No deja de resultar significativo que Francisco Brines, el primer valenciano que obtiene el premio Cervantes, haya destacado entre sus poetas favoritos a Gonzalo de Berceo, Jorge Manrique y Ausiàs March. Esta predilección ejemplifica de un modo muy gráfico ese carácter dual y mestizo de la cultura valenciana que siempre debe ser valorado como una inmensa riqueza y nunca como un obstáculo, como en ocasiones lo presentan los sectores más conservadores. Porque, sin duda alguna, nuestra pujanza cultural se alimenta tanto de Miguel Hernández como de Vicent Andrés Estellés, de Manuel Vicent como de Joan Fuster, por citar a autores relevantes del siglo XX que han conformado la manera de sentir, de pensar y de razonar de los valencianos. En cualquier caso, la concesión del Cervantes a Brines supone una magnífica noticia porque amplía de forma muy brillante una larga lista de paisanos que han sido premiados en las últimas décadas. Sin caer en el tópico de que València es una tierra de artistas, habrá que reconocer que la base histórica de unas industrias artesanas que siempre demandaron una mano de obra cualificada (cerámica, calzado, juguete…) explicaría en parte esa pléyade de premios nacionales que forman nombres como los escultores Andreu Alfaro o Miquel Navarro, los pintores Carmen Calvo o Jordi Teixidor, la diseñadora Marisa Gallén o la fotógrafa Ana Teresa Ortega. Ese tejido industrial junto a esas sociedades culturales que laten en tantos pueblos, barrios y comarcas encuentran su máxima expresión en estos ilustres premiados. Cambiando al tercio musical bastaría recordar el inestimable papel de las bandas y subrayar la alta participación de músicos valencianos de viento en las mejores orquestas españolas y europeas.

Ahora bien, estos oropeles no deben impedirnos ver el bosque, que no es otro que la lamentable situación que vive la cultura de base, una crisis antigua que se ha visto agravada por la maldita pandemia.
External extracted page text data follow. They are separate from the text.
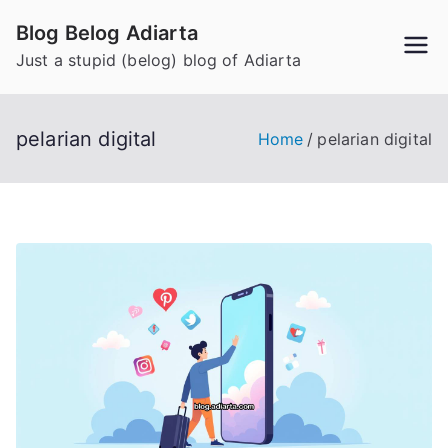
Skip
Blog Belog Adiarta
to
Just a stupid (belog) blog of Adiarta
content
pelarian digital
Home
pelarian digital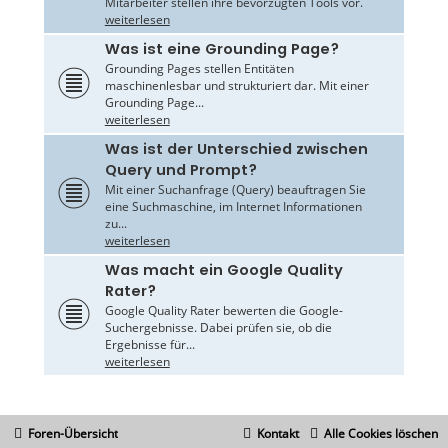
Mitarbeiter stellen ihre bevorzugten Tools vor.
weiterlesen
Was ist eine Grounding Page?
Grounding Pages stellen Entitäten
maschinenlesbar und strukturiert dar. Mit einer
Grounding Page...
weiterlesen
Was ist der Unterschied zwischen
Query und Prompt?
Mit einer Suchanfrage (Query) beauftragen Sie
eine Suchmaschine, im Internet Informationen
zu...
weiterlesen
Was macht ein Google Quality
Rater?
Google Quality Rater bewerten die Google-
Suchergebnisse. Dabei prüfen sie, ob die
Ergebnisse für...
weiterlesen
Foren-Übersicht
Kontakt
Alle Cookies löschen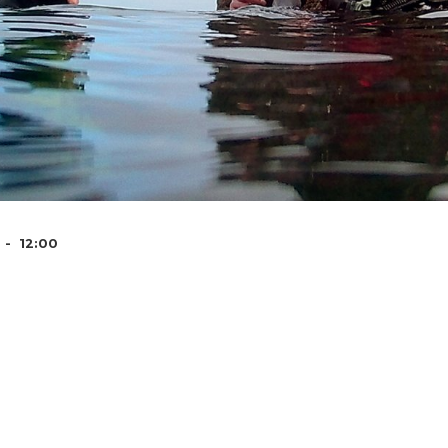
 - 12:00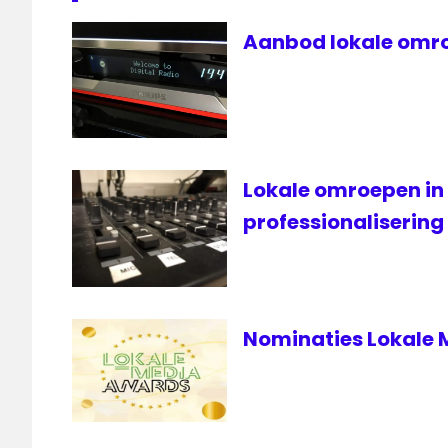
Nederland
Muziekland
Aanbod lokale omro
Zwolle.
RTV
Zoo
Lokale omroepen in
professionalisering
Nominaties Lokale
Así las cosas, las librerías sobreviven como pueden gracias en parte a la fidelidad de muchos lectores, las galerías de arte abren sus puertas a trancas y barrancas o los teatros deben vencer el miedo y las reticencias de muchos espectadores a la hora de entrar en locales cerrados pese a su seguridad sanitaria. Pero no da la impresión, por el momento, de que las instituciones públicas hayan reaccionado con firmeza y prontitud a este declive de la cultura. Las manifestaciones culturales alimentan por supuesto el alma, pero también el cuerpo en un sector que emplea a cerca de 700.000 trabajadores en España y aporta un 3,2 % al PIB. Más allá de las felicitaciones a los premiados y de las declaraciones triunfalistas, las autoridades valencianas deberían pensar que los grandes artistas o escritores no surgen por generación espontánea. La mayoría procede de una cantera que se llama escuelas, institutos, facultades, becas, instalaciones culturales, promoción y ayudas de todo tipo. Un escritor de la talla de Antonio Muñoz Molina ha señalado que debe toda su carrera a la enseñanza pública que permitió que el hijo de una familia humilde de Úbeda llegara a estudiar en la universidad. Pues eso.